The region, which has been branded Kosovo of Kenya due to the never-ending attacks, is however experiencing economic transformation due to the prevailing peace after bandits behind the insecurity were subdued in joint security operations.
The resumption of peace has opened a window for many reformed warriors and victims of the incessant attacks to invest in meaningful income generating activities to better their lives.
Among the groups are Kabetwa and Kabarsumba self-help initiatives in Tot, Marakwet East sub-county. These groups are reaping big after investing in horticulture and micro-finance businesses as alternative source of income to pastoralism.
“After I lost 50 goats and five cows in 2016 through cattle rustling, I decided to join farming of sorghum and watermelon because they cannot take what I have in the farm,” Daniel Suter, a 33-year-old farmer of Kabetwa told Enterprise.
“Watermelon takes only three months and I get around 2,000 pieces out of my one and a half acres. I sell a piece at Sh150, translating to Sh300,000 in total a season, much better than gambling with cattle which can be taken anytime.”
They consider the investment to be less risky compared to pastoralism that exposed them to recurrent bandit attacks in the infamous “valley of death”.
“Most of the people here are now very serious in farming and that is why you see we have mangoes, sorghum, and watermelon and green grams because we are tired of banditry every now and then,” he notes.
“Our initiative to focus on farming is currently bearing fruits because rampant raid has reduced significantly though we still have few cases.”
The farmers grow six different varieties of mangoes, targeting different markets depending on demand from his seasoned clients.
Apple, Porible, Ngowe and Tommy Harkins varieties, all provided by Kerio Valley Development Authority (KVDA), are popular in the vast Kerio region and has high demand among customers.
In the entire region of Tot, every homestead now has mango trees.

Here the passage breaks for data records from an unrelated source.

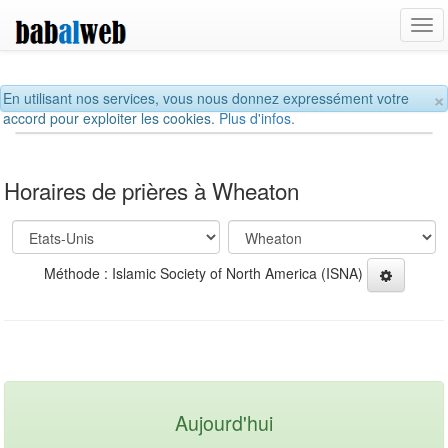
Tog
navi
×
En utilisant nos services, vous nous donnez expressément votre
accord pour exploiter les cookies.
Plus d'infos.
Horaires de prières à Wheaton
Méthode : Islamic Society of North America (ISNA)
Aujourd'hui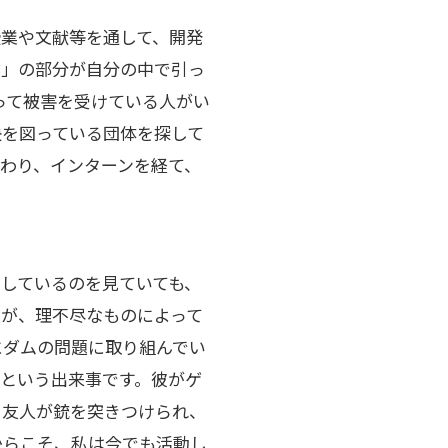
業や文献等を通して、開発
陰」の部分が自分の中で引っ
って被害を受けている人がい
決を図っている団体を探して
で関わり、インターンを経て、
しているのを見ていても、
が、理不尽なものによって
にダムの問題に取り組んでい
という出来事です。彼がゲ
・友人が銃を突きつけられ、
からこそ、私は今でも活動し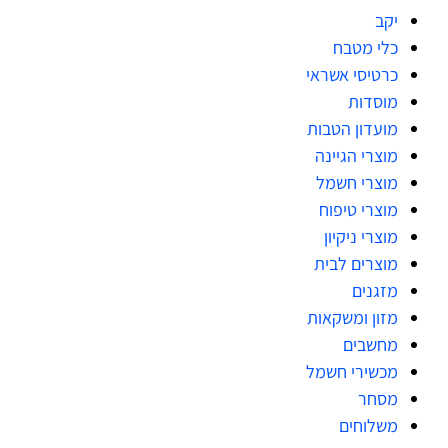
יקב
כלי מטבח
כרטיסי אשראי
מוסדות
מועדון הטבות
מוצרי הגיינה
מוצרי חשמל
מוצרי טיפוח
מוצרי ניקיון
מוצרים לבית
מזגנים
מזון ומשקאות
מחשבים
מכשירי חשמל
מסחר
משלוחים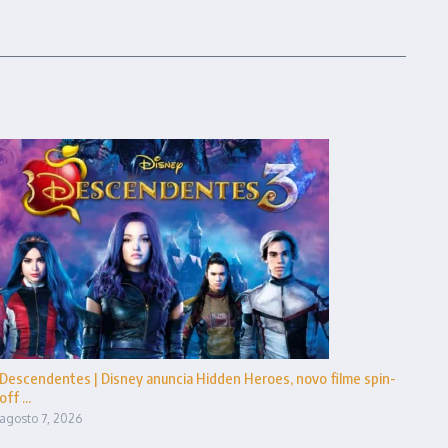
Descendentes | Disney anuncia Hidden Heroes, novo filme spin-
off ...
agosto 7, 2026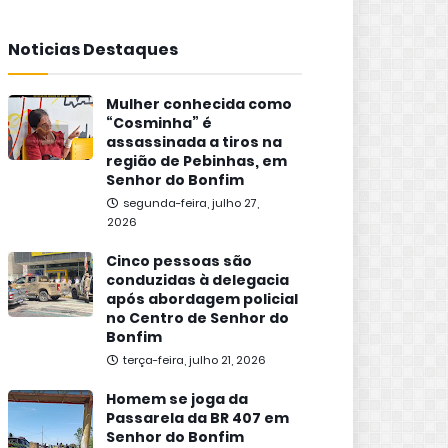
Noticias Destaques
Mulher conhecida como
“Cosminha” é
assassinada a tiros na
região de Pebinhas, em
Senhor do Bonfim
segunda-feira, julho 27,
2026
Cinco pessoas são
conduzidas à delegacia
após abordagem policial
no Centro de Senhor do
Bonfim
terça-feira, julho 21, 2026
Homem se joga da
Passarela da BR 407 em
Senhor do Bonfim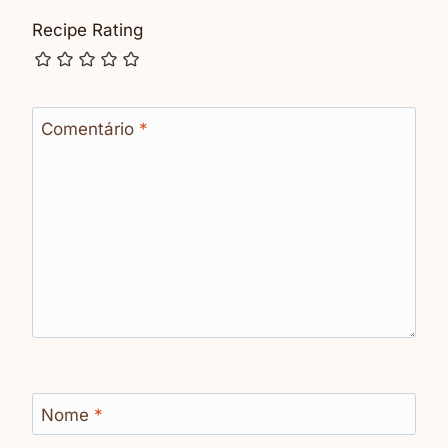
Recipe Rating
Comentário
*
Nome
*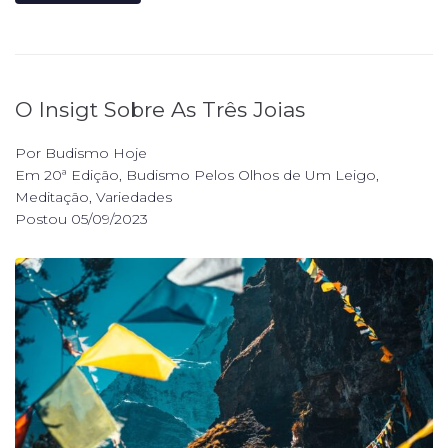
O Insigt Sobre As Três Joias
Por
Budismo Hoje
Em
20ª Edição
,
Budismo Pelos Olhos de Um Leigo
,
Meditação
,
Variedades
Postou
05/09/2023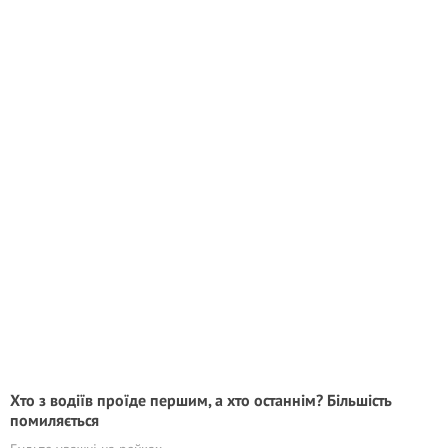
Хто з водіїв проїде першим, а хто останнім? Більшість
помиляється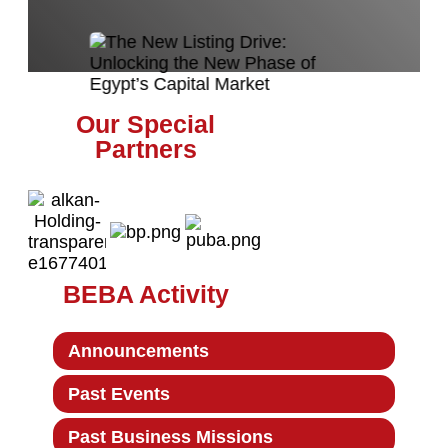
Our Special
Partners
BEBA Activity
Announcements
Past Events
Past Business Missions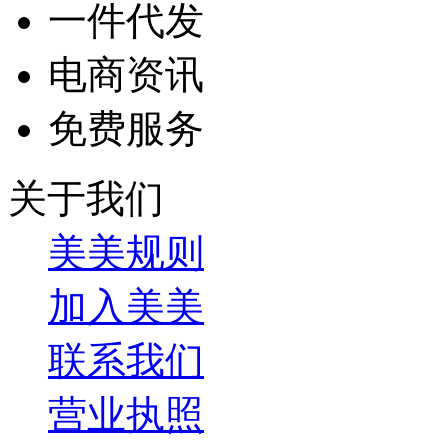
一件代发
电商资讯
免费服务
关于我们
美美规则
加入美美
联系我们
营业执照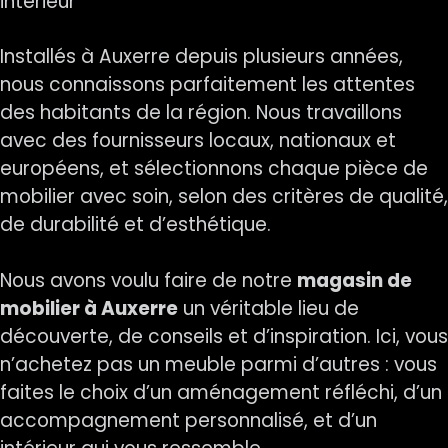
intérieur
Installés à Auxerre depuis plusieurs années,
nous connaissons parfaitement les attentes
des habitants de la région. Nous travaillons
avec des fournisseurs locaux, nationaux et
européens, et sélectionnons chaque pièce de
mobilier avec soin, selon des critères de qualité,
de durabilité et d’esthétique.
Nous avons voulu faire de notre
magasin de
mobilier à Auxerre
un véritable lieu de
découverte, de conseils et d’inspiration. Ici, vous
n’achetez pas un meuble parmi d’autres : vous
faites le choix d’un aménagement réfléchi, d’un
accompagnement personnalisé, et d’un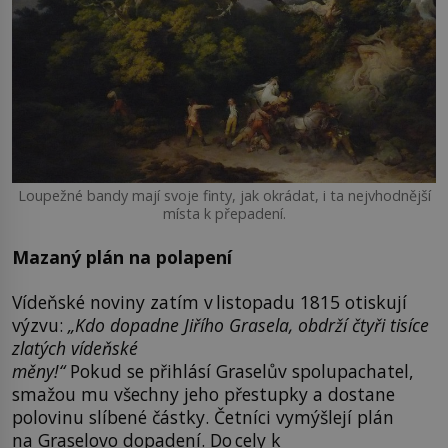
Loupežné bandy mají svoje finty, jak okrádat, i ta nejvhodnější
místa k přepadení.
Mazaný plán na polapení
Vídeňské noviny zatím v listopadu 1815 otiskují
výzvu:
„Kdo dopadne Jiřího
Grasela
, obdrží čtyři tisíce
zlatých vídeňské
měny!“
Pokud se přihlásí Graselův spolupachatel,
smažou mu všechny jeho přestupky a dostane
polovinu slíbené částky. Četníci vymýšlejí plán
na Graselovo dopadení. Do cely k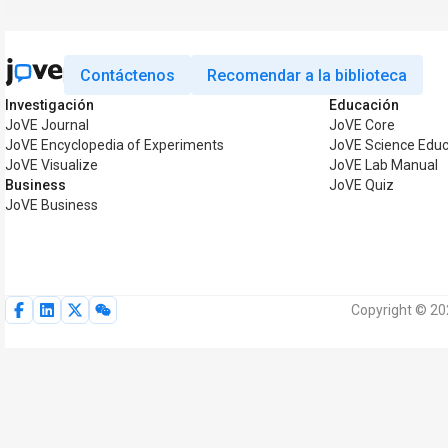
Contáctenos
Recomendar a la biblioteca
Investigación
Educación
JoVE Journal
JoVE Core
JoVE Encyclopedia of Experiments
JoVE Science Educ
JoVE Visualize
JoVE Lab Manual
Business
JoVE Quiz
JoVE Business
Copyright © 20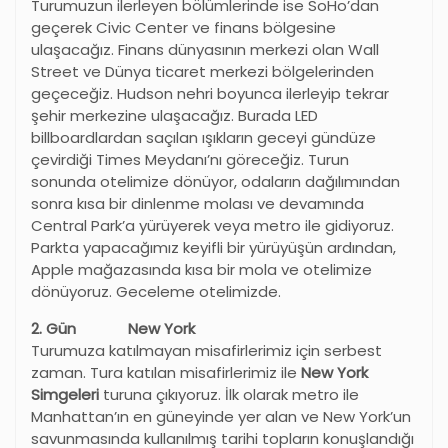
Turumuzun ilerleyen bölümlerinde ise SoHo’dan
geçerek Civic Center ve finans bölgesine
ulaşacağız. Finans dünyasının merkezi olan Wall
Street ve Dünya ticaret merkezi bölgelerinden
geçeceğiz. Hudson nehri boyunca ilerleyip tekrar
şehir merkezine ulaşacağız. Burada LED
billboardlardan saçılan ışıkların geceyi gündüze
çevirdiği Times Meydanı’nı göreceğiz. Turun
sonunda otelimize dönüyor, odaların dağılımından
sonra kısa bir dinlenme molası ve devamında
Central Park’a yürüyerek veya metro ile gidiyoruz.
Parkta yapacağımız keyifli bir yürüyüşün ardından,
Apple mağazasında kısa bir mola ve otelimize
dönüyoruz. Geceleme otelimizde.
2. Gün New York
Turumuza katılmayan misafirlerimiz için serbest
zaman. Tura katılan misafirlerimiz ile
New York
Simgeleri
turuna çıkıyoruz. İlk olarak metro ile
Manhattan’ın en güneyinde yer alan ve New York’un
savunmasında kullanılmış tarihi topların konuşlandığı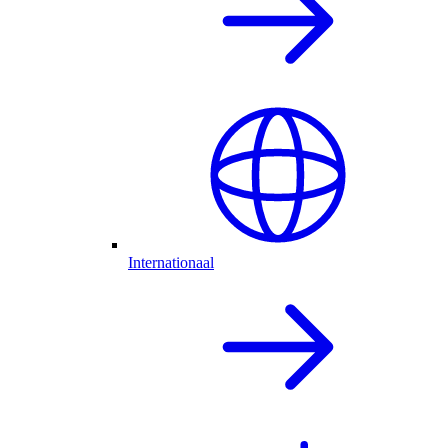
Internationaal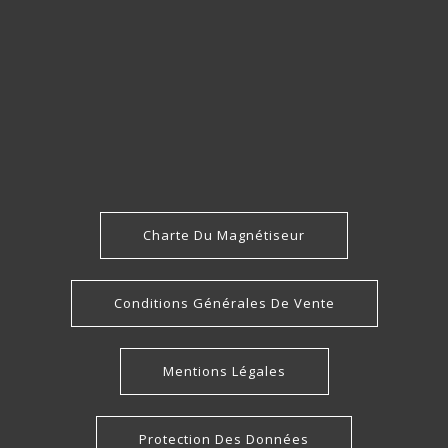
Charte Du Magnétiseur
Conditions Générales De Vente
Mentions Légales
Protection Des Données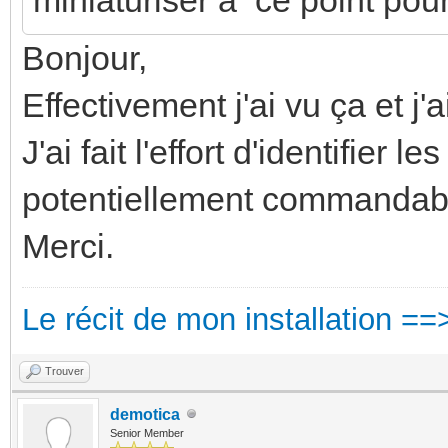
Bonjour,
Effectivement j'ai vu ça et j
J'ai fait l'effort d'identifier le
potentiellement commandable
Merci.
Le récit de mon installation ==
Trouver
demotica
Senior Member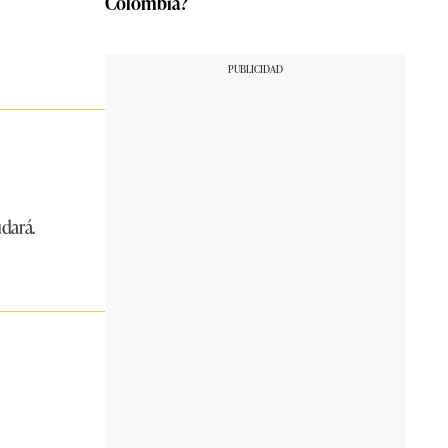
Colombia?
udará.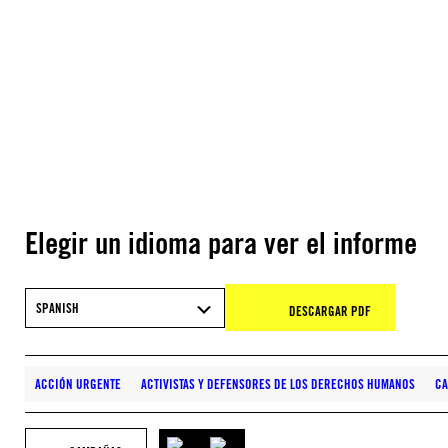
Elegir un idioma para ver el informe
SPANISH
DESCARGAR PDF
ACCIÓN URGENTE
ACTIVISTAS Y DEFENSORES DE LOS DERECHOS HUMANOS
C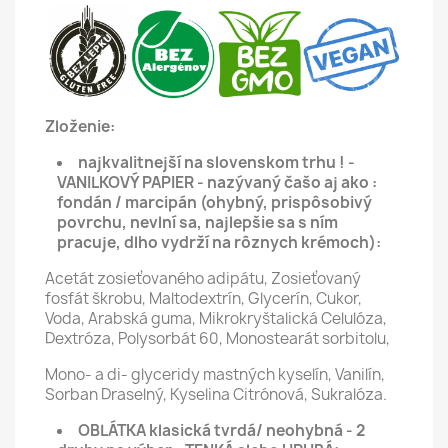
Zloženie:
najkvalitnejší na slovenskom trhu ! -
VANILKOVÝ PAPIER - nazývaný čašo aj ako :
fondán / marcipán (ohybný, prispôsobivý
povrchu, nevlní sa, najlepšie sa s ním
pracuje, dlho vydrží na rôznych krémoch):
Acetát zosieťovaného adipátu, Zosieťovaný
fosfát škrobu, Maltodextrín, Glycerín, Cukor,
Voda, Arabská guma, Mikrokryštalická Celulóza,
Dextróza, Polysorbát 60, Monostearát sorbitolu,
Mono- a di- glyceridy mastných kyselín, Vanilín,
Sorban Draselný, Kyselina Citrónová, Sukralóza.
OBLÁTKA klasická tvrdá/ neohybná - 2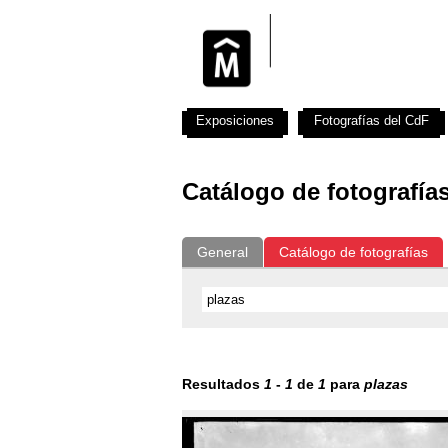
Exposiciones
Fotografías del CdF
Catálogo de fotografía
General
Catálogo de fotografías
Resultados
1
-
1
de
1
para
plazas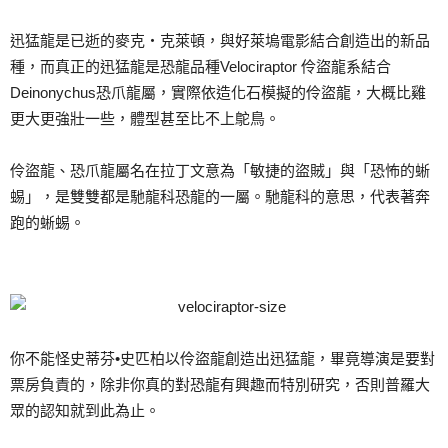
迅猛龍是已逝的麥克‧克萊頓，與好萊塢電影結合創造出的新品
種，而真正的迅猛龍是恐龍品種Velociraptor 伶盜龍系結合
Deinonychus恐爪龍屬，實際依造化石模擬的伶盜龍，大概比雞
更大更強壯一些，體型甚至比不上鴕鳥。
伶盜龍、恐爪龍屬名在拉丁文意為「敏捷的盜賊」與「恐怖的蜥
蜴」，是雙雙都是馳龍科恐龍的一屬。馳龍科的意思，代表著奔
跑的蜥蜴。
你不能怪史蒂芬•史匹柏以伶盜龍創造出迅猛龍，畢竟導演是要對
票房負責的，除非你真的對恐龍有興趣而特別研究，否則普羅大
眾的認知就到此為止。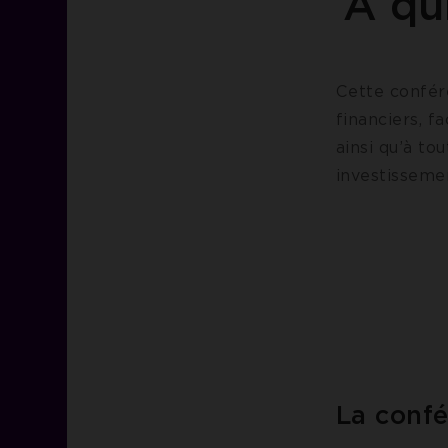
À qu
Cette confér
financiers, f
ainsi qu’à t
investisseme
La confé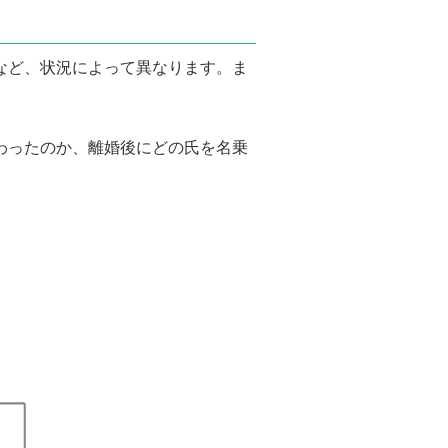
など、状況によって異なります。ま
わったのか、離婚後にどの氏を名乗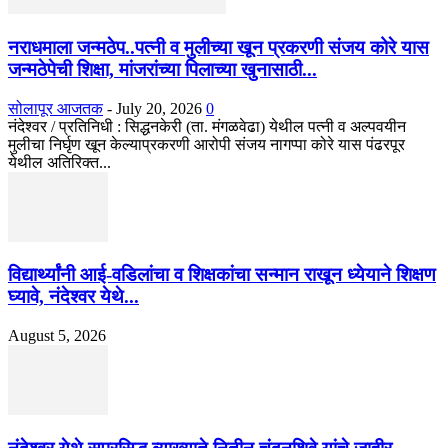
नराधमाला जन्मठेप..पत्नी व मुलीच्या खून प्रकरणी संजय कोरे यास
जन्मठेपेची शिक्षा, मांजरांच्या पिलाच्या खुनासाठी...
सोलापूर आजतक
-
July 20, 2026
0
नंदेश्वर / प्रतिनिधी : सिद्धनकेरी (ता. मंगळवेढा) येथील पत्नी व अल्पवयीन
मुलीचा निर्घृण खून केल्याप्रकरणी आरोपी संजय नागप्पा कोरे यास पंढरपूर
येथील अतिरिक्त...
विद्यार्थ्यांनी आई-वडिलांचा व शिक्षकांचा सन्मान राखून ध्येयाने शिक्षण
घ्यावे, नंदेश्वर येथे...
August 5, 2026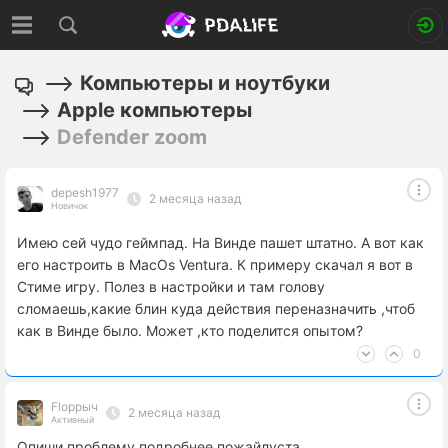
Компьютеры и ноутбуки
Apple компьютеры
Defender zoom
depesh1977
2 месяца назад
Новичок
Имею сей чудо геймпад. На Винде пашет штатно. А вот как
его настроить в MacOs Ventura. К примеру скачал я вот в
Стиме игру. Полез в настройки и там голову
сломаешь,какие блин куда действия переназначить ,чтоб
как в Винде было. Может ,кто поделится опытом?
0
Floppыч
2 месяца назад
Активный
Опиши проблему подробнее пожайлуста.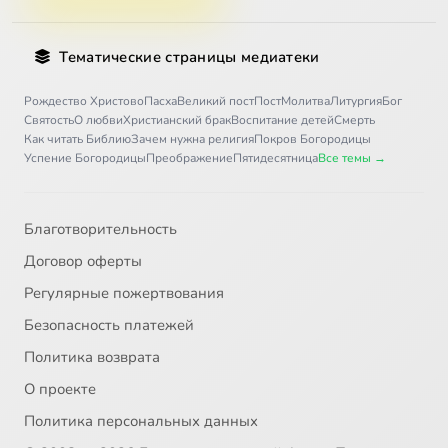
Тематические страницы медиатеки
Рождество Христово
Пасха
Великий пост
Пост
Молитва
Литургия
Бог
Святость
О любви
Христианский брак
Воспитание детей
Смерть
Как читать Библию
Зачем нужна религия
Покров Богородицы
Успение Богородицы
Преображение
Пятидесятница
Все темы →
Благотворительность
Договор оферты
Регулярные пожертвования
Безопасность платежей
Политика возврата
О проекте
Политика персональных данных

Schools too generate income from the fruit.
Johnston Kitum is among farmers who have been investing in mango since 1995. He is currently benefitting from Kerio Valley Development Authority’s (KVDA) guidance to invest in fast maturing, disease-resistant and high yielding mangoes thus earning better returns.
“I started with 20 trees of traditional mango tree in 1995 but currently I have 40 trees after our partnership with the KVDA which has empowered us on modern production in terms of provision of quality seedlings, how to manage diseases and obain market information,” explains Mr Kiptum, a farmer at Kabarsumba village.
Residents say they are happy that they are not only getting better returns, they are also enjoying relative peace.
“We actively engage in farming so that issues of cattle rustling can be a thing of the past. I have been doing this since 2006 and as years goes by, we have seen insecurity incidents reducing,” says Rael Kirotich.
During the peak period which is between January and April, as well as July and November the farmer harvests daily and sell them in Iten, Eldoret, Kitale, Nakuru and Kisumu.
Members of the group have developed a unique system of furrows on the steep escarpments to provide water for irrigation, human and animal consumption.
The furrows are trough-shaped made from stones and timbers and are managed by the various clans who own and depend on it.
The young investors are set to benefit from the construction of mango processing factory at Tot, Elgeyo Marakwet County to cushion farmers from exploitation by middlemen. The agency’s acting chief executive officer Sammy Naporos says the Sh45 million mango factory has started operating officially, noting that it will end the excessive loss of mangoes in the region due to rotting brought about by lack of market.
“The factory is a reprieve to farmers who have for long suffered exploitation by middlemen since it will ensure value addition for them,” says Mr Naporos.
The factory is expected to save farmers — who used to transport mangoes, oranges, paw paws, water melons and passion fruit to far markets — between Sh8 million and 10 million yearly. Also lack of cold room storage and market forced many farmers to sell their produce at throwaway prices while some of the produce rots in the farms.
“Organic juice will be extracted from the fruit pulp which can be used as a flavour for ice cream or even yoghurt,” says Mr Naporos, adding that it will target markets in Netherlands and Europe.
The region produces an average of 25,000 tonnes of mangoes annually but KVDA is looking to encourage farmers to increase production 10 times to 250,000 tonnes in the next one year.
The project, according to Mr Naporos, is expected to create more than 500 jobs and improve economic development of the region.
According to the Horticultural Crops Development Authority (HCDA), the North Rift region produces some of the juiciest mangoes and has the potential to produce more than 1000 metric tonnes per year.
Despite making remarkable progress, farmers contend with various hurdles. Water shortages especially during the dry spell and disease outbreaks including fruit flies and mango seed weevils are some of the challenges they face.